Non-Relational Databases Are on the Rise

As the data organizations manage and produce grows increasingly complex, non-relational databases have become a preferred solution for storing, querying, and analyzing a large volume of data. Sometimes referred to as NoSQL (short for Not Only SQL) databases, non-relational databases are a popular alternative to the more typical relational database models that use SQL for simple data queries in column- and row-style tables.

Non-relational databases are best for big data

Non-relational databases are used for “big data” needs and real-time applications that generate diverse types of data. This unstructured data includes images, videos, social media posts, and documents — formats that prove challenging for a classic SQL-based database. SQL queries require more structured columns of data or numbers. However, large volumes of data or different data formats (images, social media posts) don’t fit in these classic spreadsheet columns — requiring a more non-relational database approach. As big data has become more complex and varied, non-relational databases are on the rise as the preferred choice for organizations. But what are the non-relational databases out there and how can you choose the best one for your project?

Types of non-relational databases

Non-relational database solutions are usually classified within four categories. Data infrastructure teams should analyze which option will best serve their data schema rather than try to rebuild data systems around an inflexible solution. These categories include:

Document store

This is the most common of the four categories, and the data is represented in document collections, usually JSON documents. These documents are “filed” in the database and can contain any amount and type of data. There are no constraints for the data contained in these documents. Examples of document stores include MongoDB and Elasticsearch.

Column store

This category is used to store big data across several data sets. It has similarities to relational databases as its structure supports SQL-style queries, but the columnar structure makes it possible to create highly optimized tables for specific kinds of queries. Examples of column-oriented systems include Amazon Redshift and Google BigQuery.

Graph store

A graph store manages data about network systems, which can grow to several terabytes of data. They’re optimized for querying data that’s organized into nodes and edges (which connect nodes), such as connections between friends in a social network. These are highly specialized systems; examples include Oracle’s “Oracle Spatial and Graph” product and Amazon Neptune.

Key-value store

The key-value stores a key, which is the identifier for the value. Data is looked up using the key or the value. There are no constraints with the data because you simply have key-value pairs for each element. It’s ideal for large-scale applications with queries structured to quickly return specific information for a user, item, or entity. If the value retrieved is a document, then a key-value store may also be classified as a document store. If metadata is associated with the documents, it may also be described as an object store. Key-value examples include Redis, Dynamo, and MemcacheDB.

3 popular non-relational database management systems

Thanks to the global growth of unstructured data, plenty of non-relational database options are available from relatively newer vendors to legacy companies with decades of big data experience.

1. MongoDB

Launched in 2008 as the “next-generation database,” MongoDB is a document-oriented database model.

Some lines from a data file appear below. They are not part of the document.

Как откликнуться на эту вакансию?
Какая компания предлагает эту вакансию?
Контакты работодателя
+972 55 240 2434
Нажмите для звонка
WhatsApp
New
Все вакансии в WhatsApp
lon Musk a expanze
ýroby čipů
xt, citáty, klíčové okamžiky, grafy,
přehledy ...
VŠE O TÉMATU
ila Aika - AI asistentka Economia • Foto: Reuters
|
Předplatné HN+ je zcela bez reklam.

Companies like Bosch, Coinbase, Barclays, and Infosys use MongoDB to manage large quantities of unstructured data. Objects within MongoDB are defined by the user and organized into any sort of hierarchy the user desires. If you aren’t sure of the scale and type of data your application will be using, choose MongoDB for its flexibility.

Pros: MongoDB offers an expressive object model allowing users to index structured data efficiently and secondary indexes to query it more flexibly.

Cons: Some downtime may be experienced in the event of a node failure.

2. Cassandra

Released in 2008 by Apache, Cassandra is a column store used by companies like Apple, Intuit, Microsoft, and Netflix. It uses CQL, a proprietary query language similar to SQL. Though it has similarities to relational databases, Cassandra offers greater flexibility and scalability.

Pros: Cassandra has high availability, meaning the data stored within it will remain available even if a failure, like a hardware malfunction, were to occur.

Cons: The column structure does not offer the flexibility of MongoDB’s object model.

3. HBase

Apache’s HBase is another example of a column store non-relational database. It runs on top of Hadoop and HDFS (Hadoop Distributed File System) and is often referred to as the Hadoop database. With HBase, you can query records while viewing analytics reports across massive data sets.

Pros: Tight integration with Hadoop clusters. Its columnar nature makes it a good fit for quickly serving requests of a known structure.

Cons: Some downtime may be experienced in the event of a node failure.

While non-relational databases have grown in popularity over the last decade to process data generated with smartphones and Internet of Things (IoT) devices, relational databases remain an important piece of data architecture, especially when processing sensitive customer data. In fact, relational and non-relational databases can work together within a company’s data infrastructure to offset the other’s shortcomings. Structured data will often be stored in a relational system for offline business intelligence analysis. Data needed to support real-time applications can be exported into a non-relational database as needed by a website or application.